Aside: we need to document how to debug the C++ code. Here was my invocation as inspired by http://docs.python.org/2/faq/extending.html#how-do-i-debug-an-extension

(env)mcrusoe@athyra:~/khmer/gl-master/tests/test-data$ gdb ~/khmer/gl-master/env/bin/python
[...]
(gdb) br _PyImport_LoadDynamicModule
Breakpoint 1 at 0x4265ba
(gdb) run /home/mcrusoe/khmer/gl-master/env/bin/load-into-counting.py -k 32 -x 1e5 -T 32 invalidFASTQFileFormat-false-postive.kh invalidFASTQFileFormat-false-postive.fq
Starting program: /home/mcrusoe/khmer/gl-master/env/bin/python /home/mcrusoe/khmer/gl-master/env/bin/load-into-counting.py -k 32 -x 1e5 -T 32 invalidFASTQFileFormat-false-postive.kh invalidFASTQFileFormat-false-postive.fq
[...]
(gdb) c
Continuing.
[repeat until crash]
(gdb) backtrace

mr-c · 2014-01-09T20:02:58Z

This appears to be the edge case as documented at https://github.com/ged-lab/khmer/blob/master/lib/read_parsers.cc#L1541 :-(

@sjackman For now you can get past this by not multithreading this file.

mr-c · 2014-01-09T20:04:25Z

@sjackman To clarify, don't use multithreading while processing this file (-T 1 will fix your problem)

sjackman · 2014-01-09T20:14:02Z

I'm a little confused by this comment.

There are four or more lines of quality scores remaining.

It sounds as though you're allowing FASTQ quality scores to be split over multiple lines. I really don't think that's valid FASTQ. At least, I've never run into a FASTQ file with either the sequence or the quality scores broken over multiple lines.

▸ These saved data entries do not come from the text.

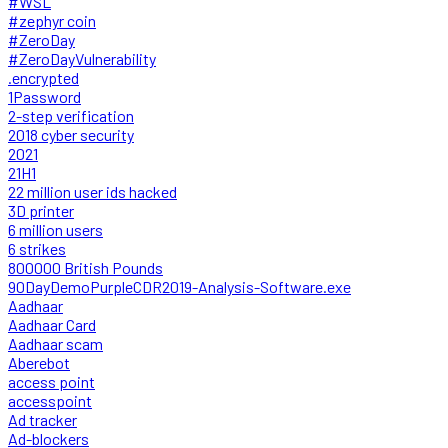
#WSL
#zephyr coin
#ZeroDay
#ZeroDayVulnerability
.encrypted
1Password
2-step verification
2018 cyber security
2021
21H1
22 million user ids hacked
3D printer
6 million users
6 strikes
800000 British Pounds
90DayDemoPurpleCDR2019-Analysis-Software.exe
Aadhaar
Aadhaar Card
Aadhaar scam
Aberebot
access point
accesspoint
Ad tracker
Ad-blockers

mr-c · 2014-01-09T20:34:10Z

Disclaimer: I didn't write this code.

Agreed, I read the comment the same way.

Alas, according to
http://www.ncbi.nlm.nih.gov/pmc/articles/PMC2847217/#__sec7title the
sequence or quality lines can indeed be wrapped

On Thu, Jan 9, 2014 at 3:14 PM, Shaun Jackman notifications@github.comwrote:

I'm a little confused by this comment.

There are four or more lines of quality scores remaining.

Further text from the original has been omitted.